Exercise directions:
Only the lines with the string "durch" are needed; return each of them from the entries below.

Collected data
----

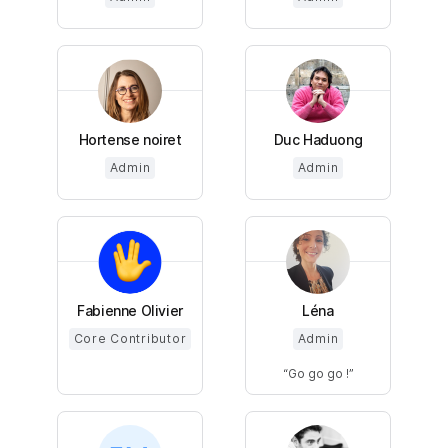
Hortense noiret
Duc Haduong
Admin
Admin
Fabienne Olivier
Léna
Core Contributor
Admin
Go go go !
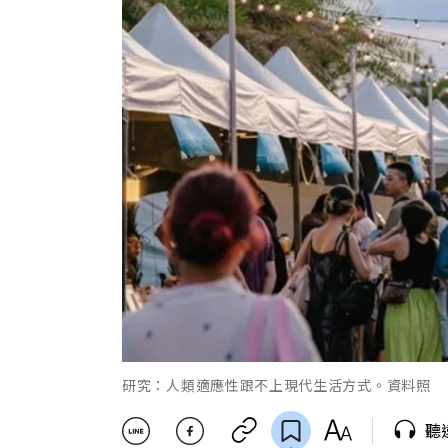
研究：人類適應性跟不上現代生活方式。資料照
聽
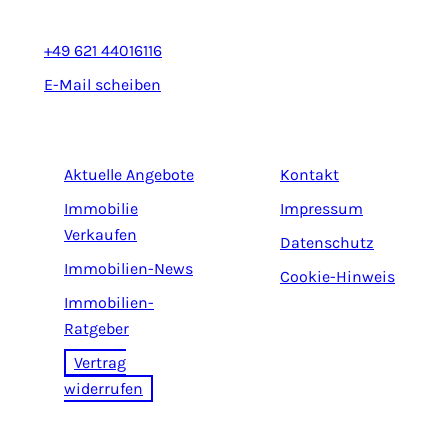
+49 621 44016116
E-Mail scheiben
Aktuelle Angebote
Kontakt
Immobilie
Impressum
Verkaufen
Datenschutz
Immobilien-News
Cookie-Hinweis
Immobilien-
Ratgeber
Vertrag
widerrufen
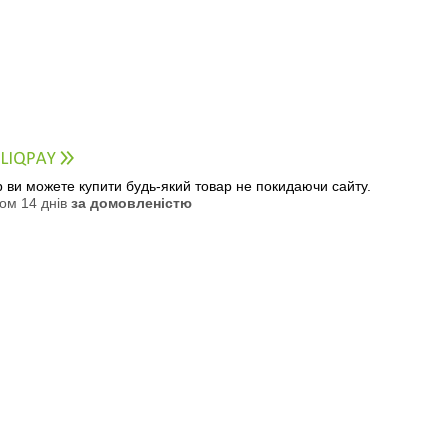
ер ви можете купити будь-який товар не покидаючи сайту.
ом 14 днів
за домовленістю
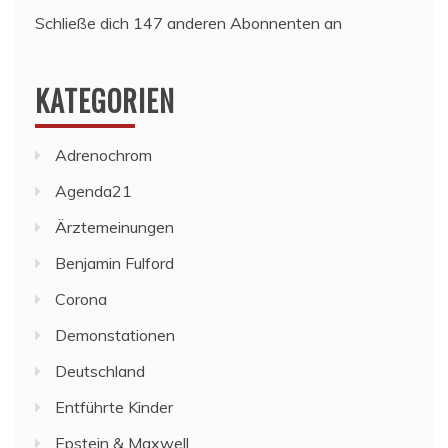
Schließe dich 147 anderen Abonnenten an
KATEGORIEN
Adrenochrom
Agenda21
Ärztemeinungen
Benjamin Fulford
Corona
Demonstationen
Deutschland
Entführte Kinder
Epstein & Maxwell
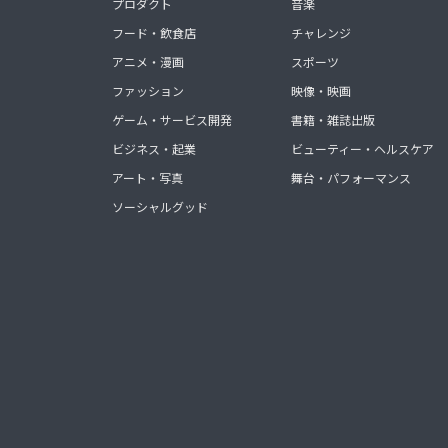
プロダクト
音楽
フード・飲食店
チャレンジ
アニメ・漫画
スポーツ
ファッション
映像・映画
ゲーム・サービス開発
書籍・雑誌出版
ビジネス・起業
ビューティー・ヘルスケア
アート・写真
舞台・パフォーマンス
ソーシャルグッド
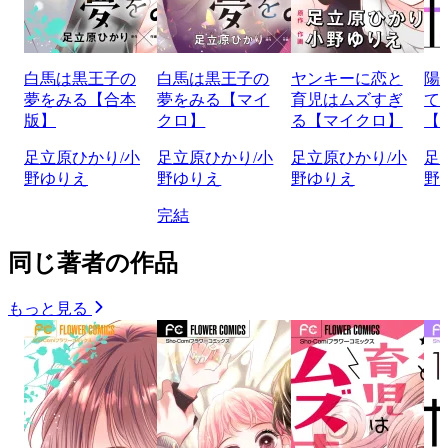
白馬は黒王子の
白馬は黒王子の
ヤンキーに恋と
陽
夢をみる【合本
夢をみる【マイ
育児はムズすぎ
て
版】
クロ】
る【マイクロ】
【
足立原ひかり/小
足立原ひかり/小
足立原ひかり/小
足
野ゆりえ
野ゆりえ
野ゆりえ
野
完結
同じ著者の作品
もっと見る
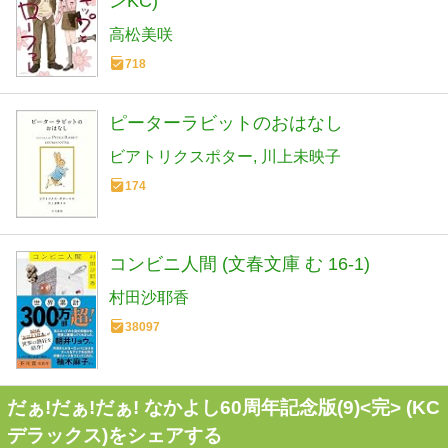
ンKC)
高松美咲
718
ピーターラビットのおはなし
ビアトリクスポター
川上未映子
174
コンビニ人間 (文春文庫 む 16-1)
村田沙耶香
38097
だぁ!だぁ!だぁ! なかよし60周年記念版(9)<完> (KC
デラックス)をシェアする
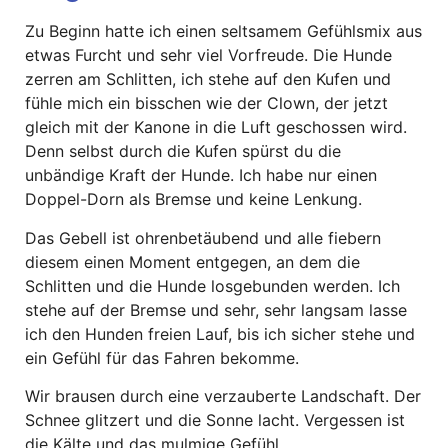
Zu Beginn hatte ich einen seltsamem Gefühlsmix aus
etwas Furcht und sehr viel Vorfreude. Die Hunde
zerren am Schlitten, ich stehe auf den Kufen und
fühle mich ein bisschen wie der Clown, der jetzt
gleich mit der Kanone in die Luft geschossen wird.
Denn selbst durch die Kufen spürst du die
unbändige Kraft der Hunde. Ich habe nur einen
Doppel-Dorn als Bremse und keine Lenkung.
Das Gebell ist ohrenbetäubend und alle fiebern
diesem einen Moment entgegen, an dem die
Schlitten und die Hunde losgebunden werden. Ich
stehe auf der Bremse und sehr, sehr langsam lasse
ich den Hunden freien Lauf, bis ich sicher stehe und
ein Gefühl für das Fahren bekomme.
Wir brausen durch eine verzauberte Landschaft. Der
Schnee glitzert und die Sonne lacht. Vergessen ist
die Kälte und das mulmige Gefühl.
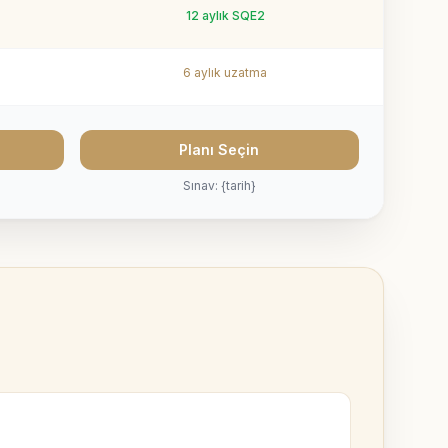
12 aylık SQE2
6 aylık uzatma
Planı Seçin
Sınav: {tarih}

----

Answer to this task:
Denn selbst durch die Kufen spürst du die
Wir brausen durch eine verzauberte Landschaft. Der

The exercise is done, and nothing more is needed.